Rojen Burnett, 33, and Amber McLaughlin, 32, were charged in a 25-count indictment with securities fraud, making false odometer statements and conspiracy to commit these offenses.  Burnett owned and operated Lifestyle Auto Broker LLC, a Georgia corporation that bought and sold used motor vehicles.  McLaughlin was a customer service specialist at the Motor Vehicle Department (MVD) of the Georgia Department of Revenue, the indictment alleges.

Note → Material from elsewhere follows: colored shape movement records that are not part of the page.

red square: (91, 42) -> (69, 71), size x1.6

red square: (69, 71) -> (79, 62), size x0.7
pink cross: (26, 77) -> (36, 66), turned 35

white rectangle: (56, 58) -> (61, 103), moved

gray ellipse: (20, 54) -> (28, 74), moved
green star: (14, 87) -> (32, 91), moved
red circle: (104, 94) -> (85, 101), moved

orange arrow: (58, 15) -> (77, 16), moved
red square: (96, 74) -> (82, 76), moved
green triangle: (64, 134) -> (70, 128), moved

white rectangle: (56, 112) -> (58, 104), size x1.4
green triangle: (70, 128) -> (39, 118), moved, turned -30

According to the indictment, as early as February 2012 and through at least May 2013, the defendants devised a scheme to defraud buyers of used motor vehicles by rolling back the vehicles’ odometers and causing consumers to pay more for the vehicles than they would have paid if they had known the vehicles’ actual miles.

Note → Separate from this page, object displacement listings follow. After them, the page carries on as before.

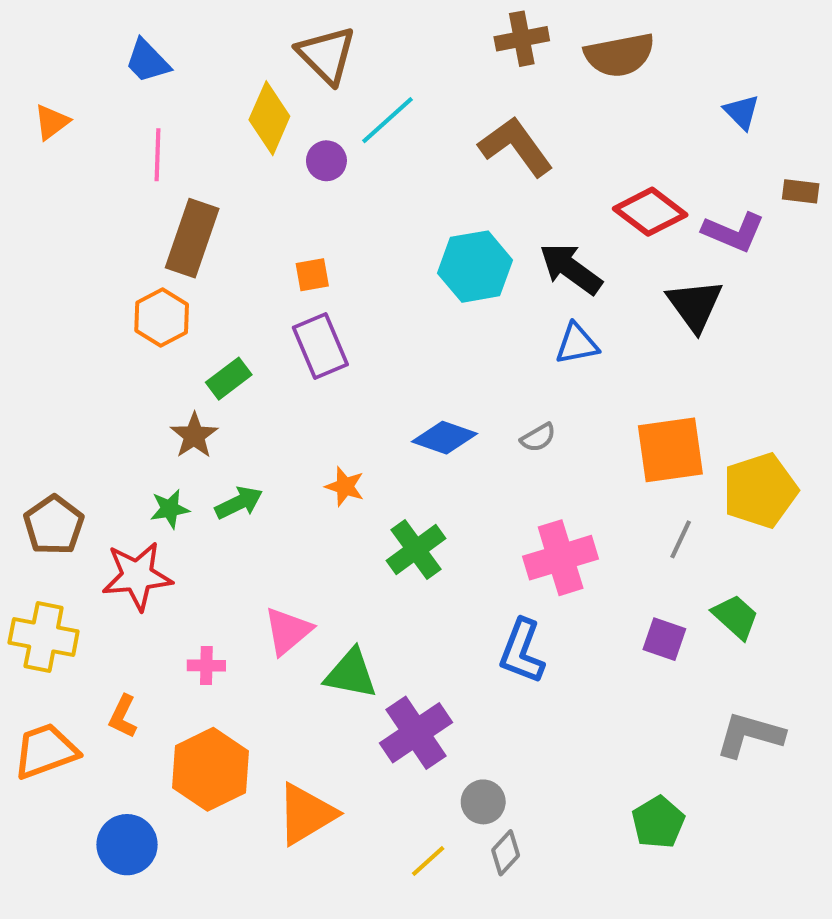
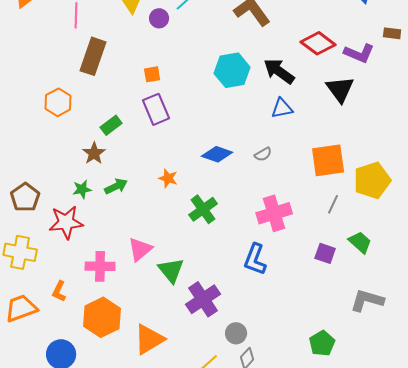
orange hexagon: (162, 317) -> (58, 102), moved
pink cross: (206, 666) -> (100, 266), size x1.6
green triangle: (351, 674) -> (171, 270), turned 40

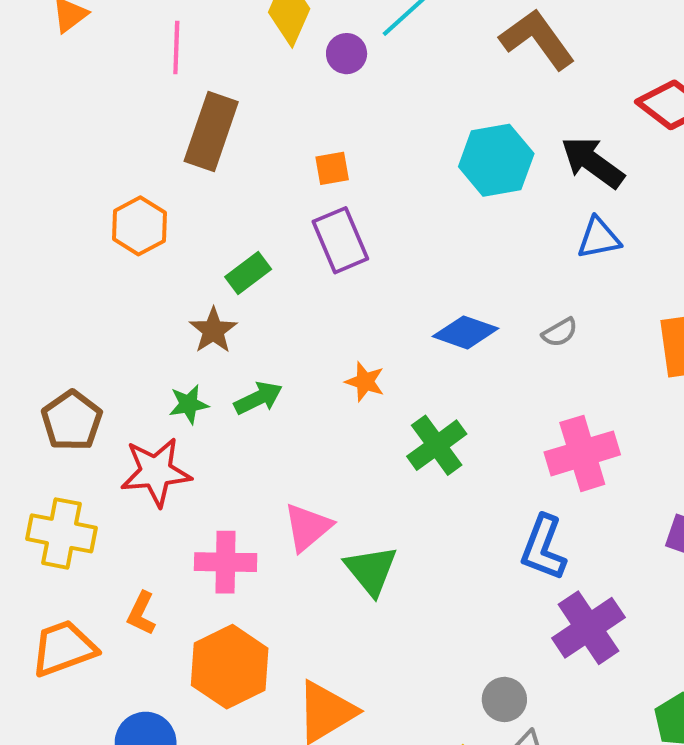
purple cross: (203, 299) -> (588, 628), moved

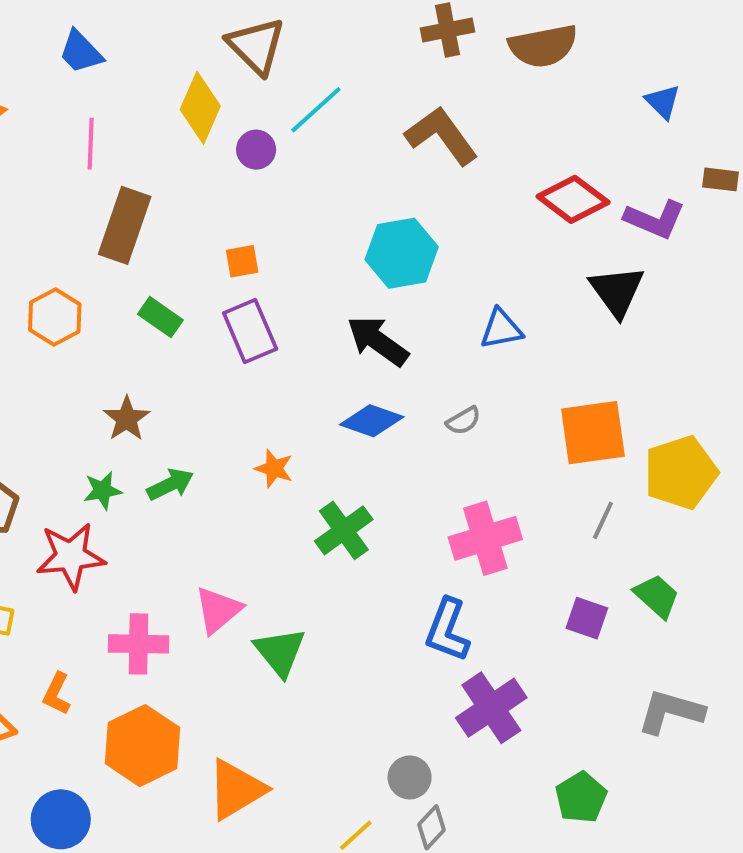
black arrow: (593, 162) -> (378, 341), moved
green rectangle: (248, 273) -> (160, 317), moved, turned 72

As part of the scheme, the indictment charges that Burnett purchased high-mileage, used motor vehicles from auctions in Maryland and Virginia. Burnett then caused the odometers in these vehicles to be altered to reflect false, lower mileage, according to the charges. The indictment also alleges that Burnett caused the existing titles associated with these vehicles to be altered to reflect the false, lower mileages.  McLaughlin provided him with newly issued, clean Georgia titles reflecting the false, lower mileages, according to the charges.

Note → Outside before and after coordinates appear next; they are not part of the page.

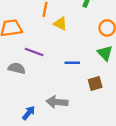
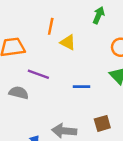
brown square: (95, 84) -> (102, 123), moved

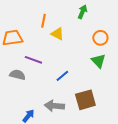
blue line: (81, 87) -> (62, 76), moved, turned -40
brown square: (102, 123) -> (85, 100), size x1.5

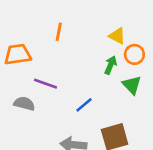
green arrow: (82, 12) -> (111, 65), moved
yellow triangle: (57, 34) -> (117, 36), moved

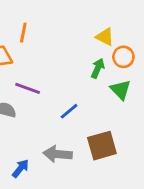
orange line: (59, 32) -> (23, 33), moved

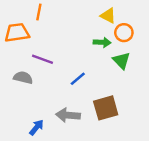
green arrow: (98, 68) -> (102, 42), turned 70

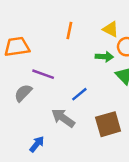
orange line: (39, 12) -> (69, 30), moved
gray semicircle: (23, 78) -> (23, 93), turned -60
gray arrow: (68, 115) -> (63, 118), moved, turned 30

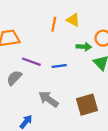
yellow triangle: (111, 29) -> (73, 20), moved
blue line: (79, 94) -> (59, 66), moved, turned 32

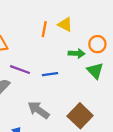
brown square: (87, 105) -> (80, 116), turned -30

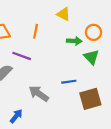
orange line: (44, 29) -> (36, 31), moved
blue line: (50, 74) -> (69, 82), moved
brown square: (80, 116) -> (90, 99), moved, turned 30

Using these new Georgia titles, Burnett subsequently sold the motor vehicles to other dealers through an auto auction, the indictment alleges.

“Individuals who buy and sell used vehicles cannot alter odometers and the associated paperwork to increase their value,” said Principal Deputy Assistant Attorney General Benjamin J. Mizer, head of the Justice Department’s Civil Division. “Consumers who purchase used vehicles need accurate mileage information to assess the value and safety of a potential vehicle purchase.  We take seriously our obligation to prosecute those who violate these statutes and prey upon unsuspecting consumers.”

If convicted, each defendant faces up to 10 years in prison on the most serious of the charges.

This case was investigated by the Auto Crimes Title Fraud Unit of the Georgia Department of Revenue and the U.S. Department of Transportation, National Highway Traffic Safety Administration. It is being prosecuted by Trial Attorneys Kerala Thie Cowart and David Sullivan of the Civil Division’s Consumer Protection Branch.

More information on odometer fraud is available on the NHTSA’s website, and tips on detecting and avoiding odometer fraud are available at this page. For more information about the Consumer Protection Branch and its enforcement efforts, visit its website at http://www.justice.gov/civil/consumer-protection-branch.

These charges are only allegations and the defendants are presumed innocent unless and until proven guilty.